Ce mercredi là, 15 novembre, il m’a dit : « À mercredi prochain ! » Mais le mercredi suivant, il m’a appelée une heure avant ma séance de contrôle pour me dire avec une voix changée : « Je ne suis pas capable de vous recevoir aujourd’hui, excusez-moi ! À mercredi prochain ! » Ce 29 novembre, dans le doute, et ne parvenant pas à le joindre, j’ai sonné à sa porte. Sans réponse, j’ai alors appris son hospitalisation et la dégradation brutale de son état. J’aurais évidemment pu m’informer avant, mais contre l’évidence, je voulais encore croire à sa présence. Il aura mis toutes ses forces jusqu’au bout pour faire exister la psychanalyse en acte.

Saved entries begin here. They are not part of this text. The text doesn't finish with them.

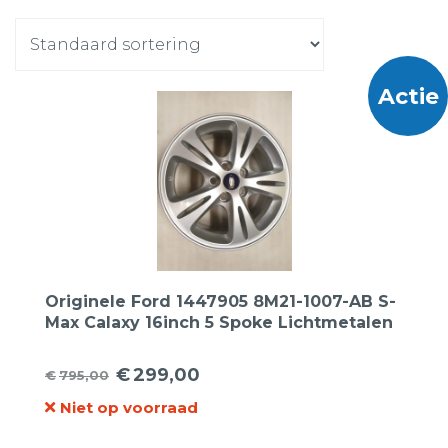
Actie
Originele Ford 1447905 8M21-1007-AB S-
Max Calaxy 16inch 5 Spoke Lichtmetalen
Velgen
€
299,00
€
795,00
Oorspronkelijke
Huidige
Niet op voorraad
prijs
prijs
was:
is:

Nous perdons quelqu’un dont la rigueur, la probité et la générosité ne se sont jamais démenties. Je perds la joie de ce travail d’élaboration des cas avec lui, lui si différent de moi, mais c’est justement ce qui a compté plus que tout pour moi, cette possibilité qui m’était offerte avec lui d’être dérangée, au sens d’être dérangée dans mes élaborations, dans mes défenses, et instruite par son sens clinique, par son anticonformisme, rappelant un cas rare débusqué chez Lacan, une remarque de Freud tombée dans l’oubli, un texte lumineux de Jacques-Alain Miller. Et toujours j’ai été remise au travail de chaque cas par son inlassable questionnement du symptôme en jeu, du rapport au sexuel, jamais édulcoré, des vicissitudes de l’histoire familiale, des formations de l’inconscient, du fantasme, du transfert et de la place donnée à l’interprétation. Un travail assidu, serré, pour trouver les ouvertures, chercher l’énonciation, sans oublier d’interroger le rapport de chaque analysant à la psychanalyse.

Relisant son article paru dans la revue de l’École, La Cause freudienne n°52, en novembre 2002, il y a exactement quinze ans, intitulé « Autonomie du contrôle », je relève pour ma part sa modestie à cet égard. Autant son argumentation sur la répartition du travail analytique entre analyse et contrôle est bien fondée, autant je peux témoigner que ses interventions en contrôle visaient non seulement le cas en jeu, mais aussi ma position, relançant mon analyse, soulignant une zone d’ombre, un point aveugle, avec les effets qui en résultaient dans mon rapport à l’inconscient. Je lui en suis très reconnaissante.

J’aimais son implication sans faille pour la psychanalyse dans notre École, avec cette façon de toujours remettre les questions les plus brûlantes sur le métier. J’ai eu la chance de profiter de ses réflexions sur le CPCT lorsque j’y ai participé. Il y a un texte de lui à relire à cet égard, un texte qui m’a marquée, dont le titre vient malicieusement à point après ces Journées de l’École, il s’appelle « Le chemin des écoliers ». On le trouve dans son ouvrage au titre si drôle, L’inconscient de papa et le nôtre.

Je dirai pour finir, ne pouvant citer chacune de ses contributions, qu’il restera certainement une référence marquante de la psychanalyse.